* **WORK TO COMPLETE**
Write out each record in full and exactly as given. Skip any pictures.

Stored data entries
╔══

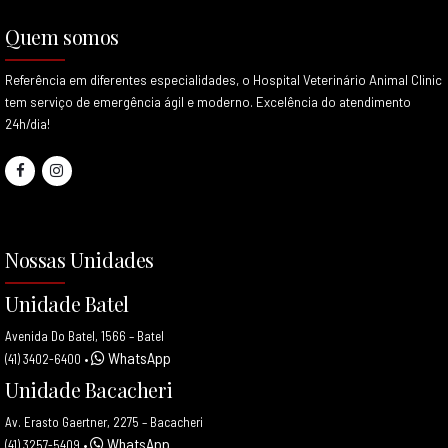
Quem somos
Referência em diferentes especialidades, o Hospital Veterinário Animal Clinic
tem serviço de emergência ágil e moderno. Excelência do atendimento
24h/dia!
Nossas Unidades
Unidade Batel
Avenida Do Batel, 1566 – Batel
WhatsApp
(41) 3402-6400
•
Unidade Bacacheri
Av. Erasto Gaertner, 2275 – Bacacheri
WhatsApp
(41) 3257-5409
•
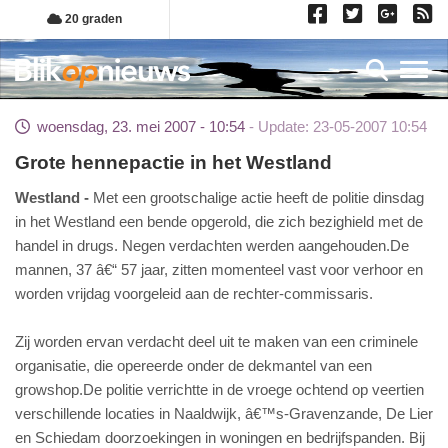
Overslaan
20 graden
en
naar
Toggl
de
inhoud
woensdag, 23. mei 2007 - 10:54
Update: 23-05-2007 10:54
gaan
Grote hennepactie in het Westland
Westland
Met een grootschalige actie heeft de politie dinsdag
in het Westland een bende opgerold, die zich bezighield met de
handel in drugs. Negen verdachten werden aangehouden.De
mannen, 37 â€“ 57 jaar, zitten momenteel vast voor verhoor en
worden vrijdag voorgeleid aan de rechter-commissaris.
Zij worden ervan verdacht deel uit te maken van een criminele
organisatie, die opereerde onder de dekmantel van een
growshop.De politie verrichtte in de vroege ochtend op veertien
verschillende locaties in Naaldwijk, â€™s-Gravenzande, De Lier
en Schiedam doorzoekingen in woningen en bedrijfspanden. Bij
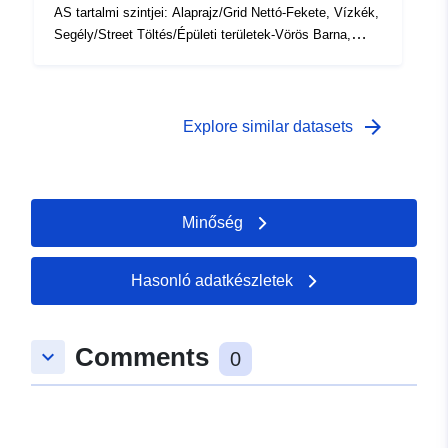
AS tartalmi szintjei: Alaprajz/Grid Nettó-Fekete, Vízkék,
Segély/Street Töltés/Épületi területek-Vörös Barna,
Erdei terület zöld.
arrow_forward
Explore similar datasets
Minőség
Hasonló adatkészletek
Comments
keyboard_arrow_down
0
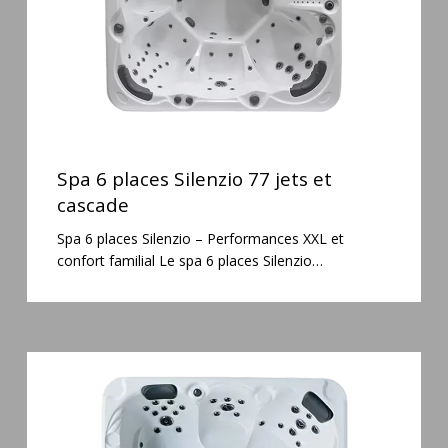
cascade
Spa
6
Spa 6 places Silenzio 77 jets et
places
cascade
Silenzio
Spa 6 places Silenzio – Performances XXL et
77
confort familial Le spa 6 places Silenzio…
jets
et
cascade
Spa
5
places
Maguana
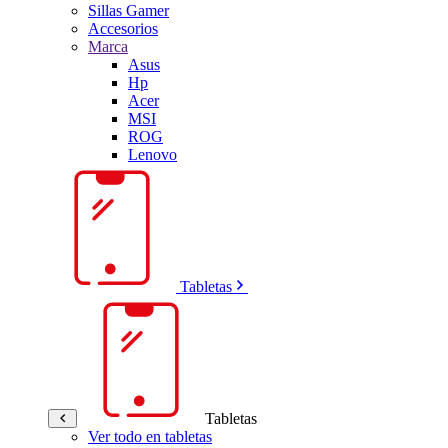
Sillas Gamer
Accesorios
Marca
Asus
Hp
Acer
MSI
ROG
Lenovo
Tabletas
Tabletas
Ver todo en tabletas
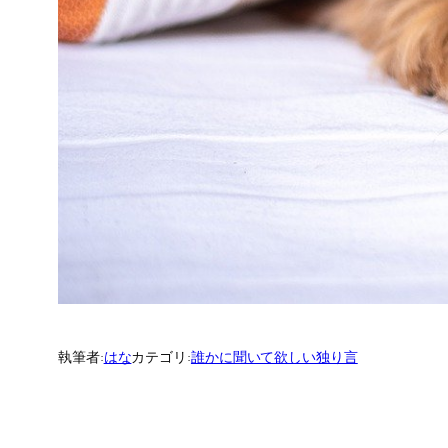
執筆者:
はな
カテゴリ:
誰かに聞いて欲しい独り言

╚══

* **RESULT OF THE EXERCISE**
Quem somos
Referência em diferentes especialidades, o Hospital Veterinário Animal Clinic
tem serviço de emergência ágil e moderno. Excelência do atendimento
24h/dia!
Nossas Unidades
Unidade Batel
Avenida Do Batel, 1566 – Batel
WhatsApp
(41) 3402-6400
•
Unidade Bacacheri
Av. Erasto Gaertner, 2275 – Bacacheri
WhatsApp
(41) 3257-5409
•
Overslaan
20 graden
en
naar
Toggl
de
inhoud
woensdag, 23. mei 2007 - 10:54
Update: 23-05-2007 10:54
gaan
Grote hennepactie in het Westland
Westland
Met een grootschalige actie heeft de politie dinsdag
in het Westland een bende opgerold, die zich bezighield met de
handel in drugs. Negen verdachten werden aangehouden.De
mannen, 37 â€“ 57 jaar, zitten momenteel vast voor verhoor en
worden vrijdag voorgeleid aan de rechter-commissaris.
Zij worden ervan verdacht deel uit te maken van een criminele
organisatie, die opereerde onder de dekmantel van een
growshop.De politie verrichtte in de vroege ochtend op veertien
verschillende locaties in Naaldwijk, â€™s-Gravenzande, De Lier
en Schiedam doorzoekingen in woningen en bedrijfspanden. Bij
AS tartalmi szintjei: Alaprajz/Grid Nettó-Fekete, Vízkék,
Segély/Street Töltés/Épületi területek-Vörös Barna,
Erdei terület zöld.
arrow_forward
Explore similar datasets
Minőség
Hasonló adatkészletek
Comments
keyboard_arrow_down
0
cascade
Spa
6
Spa 6 places Silenzio 77 jets et
places
cascade
Silenzio
Spa 6 places Silenzio – Performances XXL et
77
confort familial Le spa 6 places Silenzio…
jets
et
cascade
Spa
5
places
Maguana
Sillas Gamer
Accesorios
Marca
Asus
Hp
Acer
MSI
ROG
Lenovo
Tabletas
Tabletas
Ver todo en tabletas
執筆者:
はな
カテゴリ:
誰かに聞いて欲しい独り言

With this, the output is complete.